(Dataset entries)

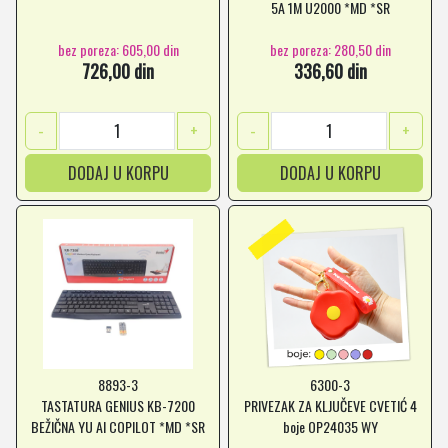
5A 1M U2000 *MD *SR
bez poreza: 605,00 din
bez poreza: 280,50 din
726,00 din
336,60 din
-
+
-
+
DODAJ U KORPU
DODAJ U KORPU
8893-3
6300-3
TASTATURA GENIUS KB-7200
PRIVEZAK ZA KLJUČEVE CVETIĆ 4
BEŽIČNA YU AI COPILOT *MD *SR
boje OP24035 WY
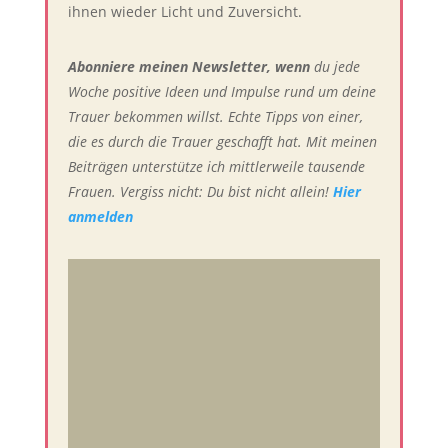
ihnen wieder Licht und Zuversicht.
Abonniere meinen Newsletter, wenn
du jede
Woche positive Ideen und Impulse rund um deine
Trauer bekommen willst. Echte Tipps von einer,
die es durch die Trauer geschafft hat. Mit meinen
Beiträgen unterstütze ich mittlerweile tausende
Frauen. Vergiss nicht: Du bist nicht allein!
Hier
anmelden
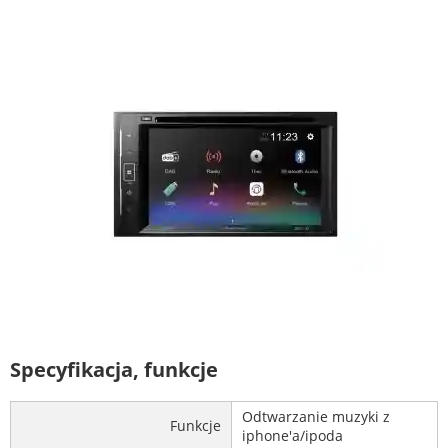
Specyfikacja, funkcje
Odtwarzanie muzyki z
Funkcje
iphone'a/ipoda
---
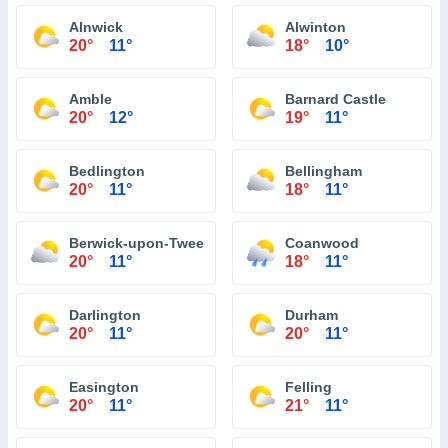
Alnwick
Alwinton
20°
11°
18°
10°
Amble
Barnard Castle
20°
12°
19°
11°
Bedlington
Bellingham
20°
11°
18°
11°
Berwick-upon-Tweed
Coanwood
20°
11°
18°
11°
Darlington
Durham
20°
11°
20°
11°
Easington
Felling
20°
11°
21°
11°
...
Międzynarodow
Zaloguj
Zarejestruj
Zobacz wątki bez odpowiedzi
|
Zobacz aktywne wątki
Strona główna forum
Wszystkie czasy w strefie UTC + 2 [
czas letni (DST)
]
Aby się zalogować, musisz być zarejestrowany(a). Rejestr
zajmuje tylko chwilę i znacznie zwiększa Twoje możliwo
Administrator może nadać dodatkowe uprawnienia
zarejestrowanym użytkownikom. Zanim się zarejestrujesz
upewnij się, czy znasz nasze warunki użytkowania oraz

## EXERCISE REQUIREMENTS
Work from the entries above. Set down exactly and only the lines from the line with "ihnen wieder Licht und Zuversicht." to the line with "Specyfikacja, funkcje", both included, and leave the pictures out.

## SOLUTION TO THE PROBLEM
ihnen wieder Licht und Zuversicht.
Abonniere meinen Newsletter, wenn
du jede
Woche positive Ideen und Impulse rund um deine
Trauer bekommen willst. Echte Tipps von einer,
die es durch die Trauer geschafft hat. Mit meinen
Beiträgen unterstütze ich mittlerweile tausende
Frauen. Vergiss nicht: Du bist nicht allein!
Hier
anmelden
Specyfikacja, funkcje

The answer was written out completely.